Dataset entries
++++
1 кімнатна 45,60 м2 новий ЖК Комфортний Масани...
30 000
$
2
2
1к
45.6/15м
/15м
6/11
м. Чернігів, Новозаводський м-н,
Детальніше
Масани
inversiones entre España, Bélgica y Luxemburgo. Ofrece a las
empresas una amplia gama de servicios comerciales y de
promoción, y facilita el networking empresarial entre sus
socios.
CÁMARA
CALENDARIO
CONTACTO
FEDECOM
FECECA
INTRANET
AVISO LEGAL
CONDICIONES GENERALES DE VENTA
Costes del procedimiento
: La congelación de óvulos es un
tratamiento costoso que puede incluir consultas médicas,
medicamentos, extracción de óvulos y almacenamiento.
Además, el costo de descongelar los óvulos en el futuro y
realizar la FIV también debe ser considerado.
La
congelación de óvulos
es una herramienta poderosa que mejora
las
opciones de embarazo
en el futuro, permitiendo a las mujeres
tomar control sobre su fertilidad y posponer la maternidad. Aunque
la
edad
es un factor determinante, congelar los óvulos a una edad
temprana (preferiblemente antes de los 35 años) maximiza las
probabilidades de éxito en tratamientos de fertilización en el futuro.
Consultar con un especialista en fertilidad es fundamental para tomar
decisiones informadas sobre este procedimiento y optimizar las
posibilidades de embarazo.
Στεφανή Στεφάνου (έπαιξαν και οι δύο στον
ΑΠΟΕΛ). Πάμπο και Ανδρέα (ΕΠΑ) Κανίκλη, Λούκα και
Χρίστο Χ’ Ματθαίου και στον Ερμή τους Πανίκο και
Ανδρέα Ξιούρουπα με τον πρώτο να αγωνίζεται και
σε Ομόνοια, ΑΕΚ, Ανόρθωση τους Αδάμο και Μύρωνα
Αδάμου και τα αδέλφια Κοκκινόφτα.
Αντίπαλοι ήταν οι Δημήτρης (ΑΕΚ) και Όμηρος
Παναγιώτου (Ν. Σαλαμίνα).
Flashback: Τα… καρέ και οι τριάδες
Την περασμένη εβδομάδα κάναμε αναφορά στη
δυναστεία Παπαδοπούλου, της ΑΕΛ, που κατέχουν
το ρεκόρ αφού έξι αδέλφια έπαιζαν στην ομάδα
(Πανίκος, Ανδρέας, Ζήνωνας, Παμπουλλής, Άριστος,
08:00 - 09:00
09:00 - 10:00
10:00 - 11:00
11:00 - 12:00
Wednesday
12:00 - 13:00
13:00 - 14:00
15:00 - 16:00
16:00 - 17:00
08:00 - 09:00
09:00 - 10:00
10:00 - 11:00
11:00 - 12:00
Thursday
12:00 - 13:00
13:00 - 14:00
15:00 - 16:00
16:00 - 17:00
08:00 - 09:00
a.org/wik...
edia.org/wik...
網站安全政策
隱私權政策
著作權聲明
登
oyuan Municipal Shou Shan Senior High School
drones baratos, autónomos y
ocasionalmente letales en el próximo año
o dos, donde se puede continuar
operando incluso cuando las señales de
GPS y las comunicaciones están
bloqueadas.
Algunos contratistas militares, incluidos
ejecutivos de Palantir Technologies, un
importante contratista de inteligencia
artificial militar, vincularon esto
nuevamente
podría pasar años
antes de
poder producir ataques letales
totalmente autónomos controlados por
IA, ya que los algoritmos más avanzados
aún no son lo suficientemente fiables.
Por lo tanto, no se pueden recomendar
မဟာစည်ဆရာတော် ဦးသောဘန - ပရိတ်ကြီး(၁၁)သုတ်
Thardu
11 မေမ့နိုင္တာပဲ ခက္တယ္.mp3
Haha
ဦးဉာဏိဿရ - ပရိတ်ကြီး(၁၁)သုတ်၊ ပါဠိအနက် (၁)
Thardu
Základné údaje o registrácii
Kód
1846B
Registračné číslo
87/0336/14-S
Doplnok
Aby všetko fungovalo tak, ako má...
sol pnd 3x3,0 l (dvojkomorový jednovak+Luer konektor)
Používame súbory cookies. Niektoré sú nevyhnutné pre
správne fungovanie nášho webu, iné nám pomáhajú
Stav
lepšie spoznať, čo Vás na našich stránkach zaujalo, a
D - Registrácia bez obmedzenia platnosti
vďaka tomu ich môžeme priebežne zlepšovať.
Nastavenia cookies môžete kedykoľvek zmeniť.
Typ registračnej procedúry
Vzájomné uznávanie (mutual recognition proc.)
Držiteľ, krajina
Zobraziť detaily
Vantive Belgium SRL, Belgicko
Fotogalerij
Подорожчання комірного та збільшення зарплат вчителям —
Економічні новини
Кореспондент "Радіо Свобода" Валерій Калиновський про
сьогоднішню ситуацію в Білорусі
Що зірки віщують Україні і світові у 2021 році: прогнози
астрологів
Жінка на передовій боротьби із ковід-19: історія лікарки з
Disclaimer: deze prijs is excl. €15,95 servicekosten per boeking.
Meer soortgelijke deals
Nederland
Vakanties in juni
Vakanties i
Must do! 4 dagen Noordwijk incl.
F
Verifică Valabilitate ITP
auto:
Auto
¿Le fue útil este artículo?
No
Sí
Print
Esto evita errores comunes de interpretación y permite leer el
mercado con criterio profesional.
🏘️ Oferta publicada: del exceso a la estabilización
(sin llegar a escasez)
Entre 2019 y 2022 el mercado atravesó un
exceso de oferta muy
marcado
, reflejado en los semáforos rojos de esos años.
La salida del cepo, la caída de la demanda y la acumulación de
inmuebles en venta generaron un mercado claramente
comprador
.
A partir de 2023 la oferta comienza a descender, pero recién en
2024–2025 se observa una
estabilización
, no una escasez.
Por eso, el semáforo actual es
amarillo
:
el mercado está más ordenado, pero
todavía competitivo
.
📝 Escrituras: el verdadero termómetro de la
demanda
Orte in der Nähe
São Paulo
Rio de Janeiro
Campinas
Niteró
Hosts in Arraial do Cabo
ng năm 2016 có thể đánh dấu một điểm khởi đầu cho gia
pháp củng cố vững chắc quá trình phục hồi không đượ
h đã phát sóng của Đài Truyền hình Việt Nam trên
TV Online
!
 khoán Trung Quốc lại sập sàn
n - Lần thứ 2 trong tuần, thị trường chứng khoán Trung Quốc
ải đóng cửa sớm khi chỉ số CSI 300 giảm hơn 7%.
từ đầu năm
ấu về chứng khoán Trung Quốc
++++
## Activity
All lines that hold the word "στον" should be copied from the data.

## Completed exercise
Στεφανή Στεφάνου (έπαιξαν και οι δύο στον
Χρίστο Χ’ Ματθαίου και στον Ερμή τους Πανίκο και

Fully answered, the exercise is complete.